Ernest Maragall: “L’orrore dei cartelli è servito a regolare i conti a Esquerra” | Notizie dalla Catalogna
Manifesti con le foto dei fratelli Pasqual ed Ernest Maragall e il cartello “L’Alzheimer fuori Barcellona” hanno scosso la campagna catalana per le elezioni municipali dello scorso anno. Quella controversa campagna, partita dalle stesse fila del partito, è stata l’arma scaccia-fantasmi che infesta il congresso in cui Esquerra Republicana eleggerà una nuova leadership. Ernest Maragall (Barcellona, 81 anni), ex candidato sindaco ed ex militante, vede ormai chiarita la polemica e chiede di focalizzare il dibattito su come riarmare il partito di fronte ad un PSC che definisce “ecclesiastico e monarchico”. .” In vista del voto di sabato sostiene Xavier Godàs, che ritiene più coeso di Oriol Junqueras.
Chiedere. Cosa accadrà nel voto di sabato?
Risposta. Il punto di partenza è stato il vantaggio di uno dei candidati [Junqueras, obtuvo el 48% de apoyo en primera vuelta] Ma in questi giorni di dibattito vedo che tutto tende a diventare più paritario. Chi diceva che avrebbe vinto al primo turno non ci è riuscito, per me questa è la novità. Nella ERC occorreva un contrasto, un contrasto di atteggiamenti, di forme, di ciò che dovrebbe essere inteso da un partito.

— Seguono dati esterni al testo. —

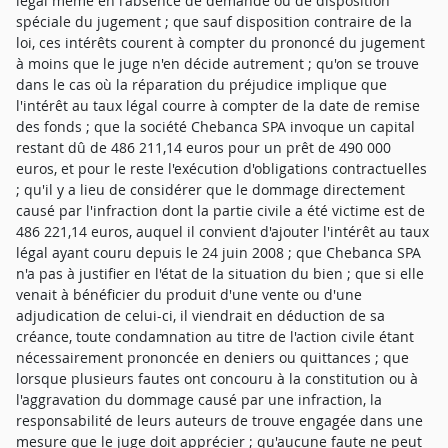
légal même en l'absence de demande ou de disposition
spéciale du jugement ; que sauf disposition contraire de la
loi, ces intérêts courent à compter du prononcé du jugement
à moins que le juge n'en décide autrement ; qu'on se trouve
dans le cas où la réparation du préjudice implique que
l'intérêt au taux légal courre à compter de la date de remise
des fonds ; que la société Chebanca SPA invoque un capital
restant dû de 486 211,14 euros pour un prêt de 490 000
euros, et pour le reste l'exécution d'obligations contractuelles
; qu'il y a lieu de considérer que le dommage directement
causé par l'infraction dont la partie civile a été victime est de
486 221,14 euros, auquel il convient d'ajouter l'intérêt au taux
légal ayant couru depuis le 24 juin 2008 ; que Chebanca SPA
n'a pas à justifier en l'état de la situation du bien ; que si elle
venait à bénéficier du produit d'une vente ou d'une
adjudication de celui-ci, il viendrait en déduction de sa
créance, toute condamnation au titre de l'action civile étant
nécessairement prononcée en deniers ou quittances ; que
lorsque plusieurs fautes ont concouru à la constitution ou à
l'aggravation du dommage causé par une infraction, la
responsabilité de leurs auteurs de trouve engagée dans une
mesure que le juge doit apprécier ; qu'aucune faute ne peut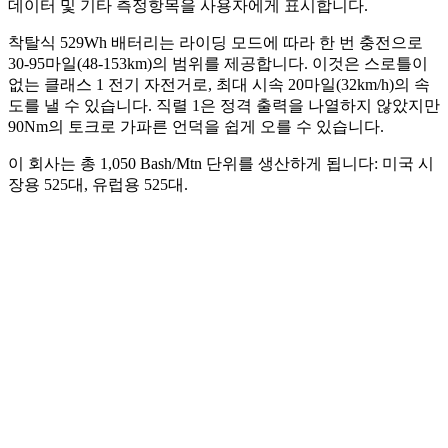
데이터 및 기타 측정항목을 사용자에게 표시합니다.
착탈식 529Wh 배터리는 라이딩 모드에 따라 한 번 충전으로
30-95마일(48-153km)의 범위를 제공합니다. 이것은 스로틀이
없는 클래스 1 전기 자전거로, 최대 시속 20마일(32km/h)의 속
도를 낼 수 있습니다. 직렬 1은 정격 출력을 나열하지 않았지만
90Nm의 토크로 가파른 언덕을 쉽게 오를 수 있습니다.
이 회사는 총 1,050 Bash/Mtn 단위를 생산하게 됩니다: 미국 시
장용 525대, 유럽용 525대.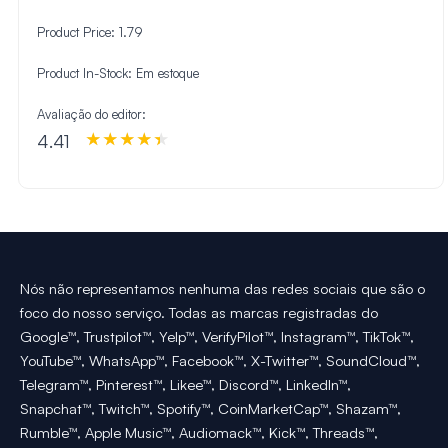
Product Price:
1.79
Product In-Stock:
Em estoque
Avaliação do editor:
4.41
Nós não representamos nenhuma das redes sociais que são o
foco do nosso serviço. Todas as marcas registradas do
Google™, Trustpilot™, Yelp™, VerifyPilot™, Instagram™, TikTok™,
YouTube™, WhatsApp™, Facebook™, X-Twitter™, SoundCloud™,
Telegram™, Pinterest™, Likee™, Discord™, LinkedIn™,
Snapchat™, Twitch™, Spotify™, CoinMarketCap™, Shazam™,
Rumble™, Apple Music™, Audiomack™, Kick™, Threads™,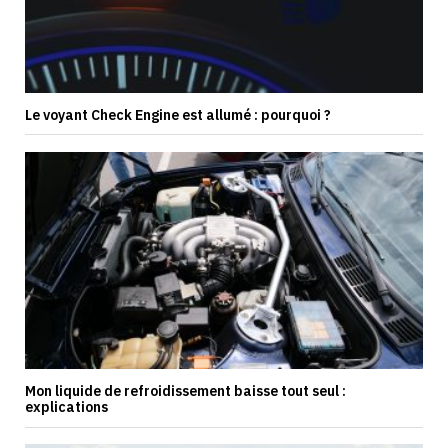
Le voyant Check Engine est allumé : pourquoi ?
Mon liquide de refroidissement baisse tout seul :
explications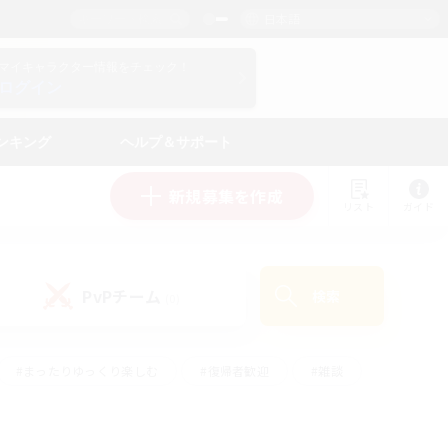
日本語
マイキャラクター情報をチェック！
ログイン
ンキング
ヘルプ＆サポート
新規募集を作成
リスト
ガイド
PvPチーム
検索
(0)
#まったりゆっくり楽しむ
#復帰者歓迎
#雑談
心
#演奏
#トレジャーハント
#ハウジング
）
#プレイヤー主催イベント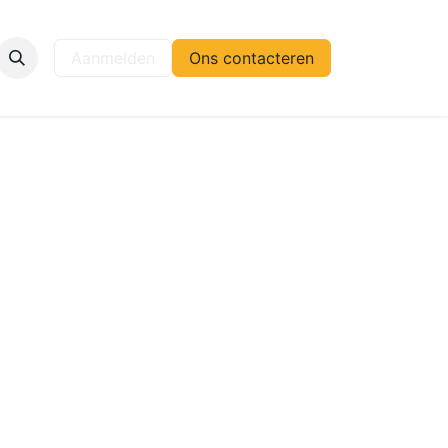
elp
Aanmelden
Ons contacteren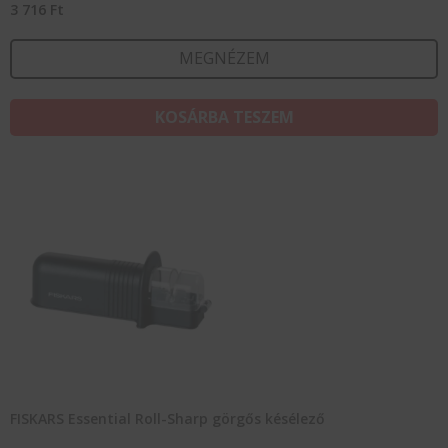
3 716
Ft
MEGNÉZEM
KOSÁRBA TESZEM
FISKARS Essential Roll-Sharp görgős késélező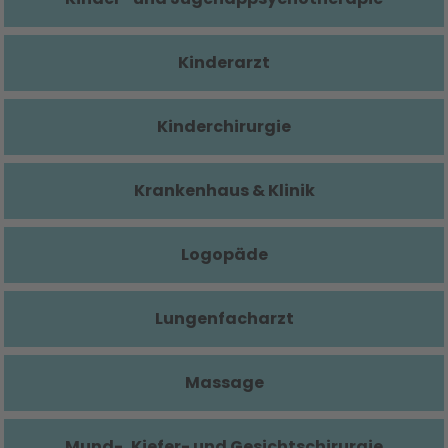
Kinderarzt
Kinderchirurgie
Krankenhaus & Klinik
Logopäde
Lungenfacharzt
Massage
Mund-, Kiefer- und Gesichtschirurgie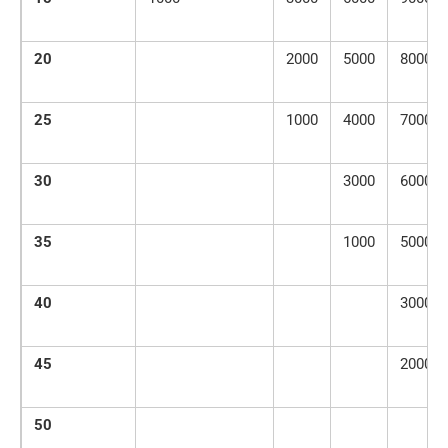
20
2000
5000
8000
25
1000
4000
7000
30
3000
6000
35
1000
5000
40
3000
45
2000
50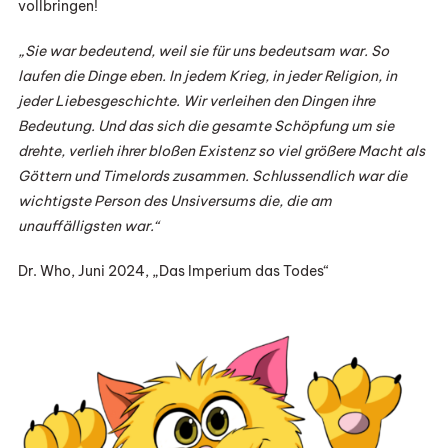
vollbringen!
„Sie war bedeutend, weil sie für uns bedeutsam war. So
laufen die Dinge eben. In jedem Krieg, in jeder Religion, in
jeder Liebesgeschichte. Wir verleihen den Dingen ihre
Bedeutung. Und das sich die gesamte Schöpfung um sie
drehte, verlieh ihrer bloßen Existenz so viel größere Macht als
Göttern und Timelords zusammen. Schlussendlich war die
wichtigste Person des Unsiversums die, die am
unauffälligsten war.“
Dr. Who, Juni 2024, „Das Imperium das Todes“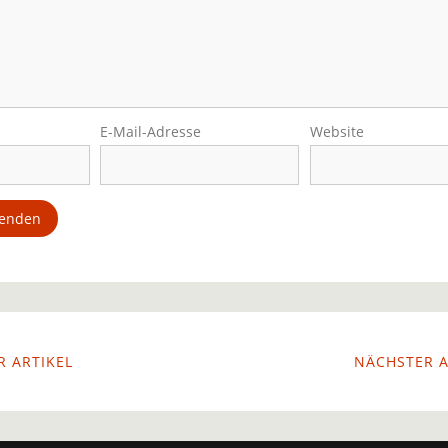
E-Mail-Adresse
Website
 ARTIKEL
NÄCHSTER A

P. Che messaggio manda una prospettiva così ristretta a chi vince?
R. Uno degli elementi di contrasto è proprio come sarà focalizzata la partita di domenica prossima. Godàs lo riassume molto bene quando parla di coesione, perché lascia intendere che non aspetterà di regolare i conti o di guardare indietro ma piuttosto di costruire qualcosa di condiviso, con tutti gli elementi di complessità interna dell’ERC.
P. Perché difende che la lista di Godàs, dove sono approdati coloro che sono vicini a Marta Rovira, è quella meglio preparata?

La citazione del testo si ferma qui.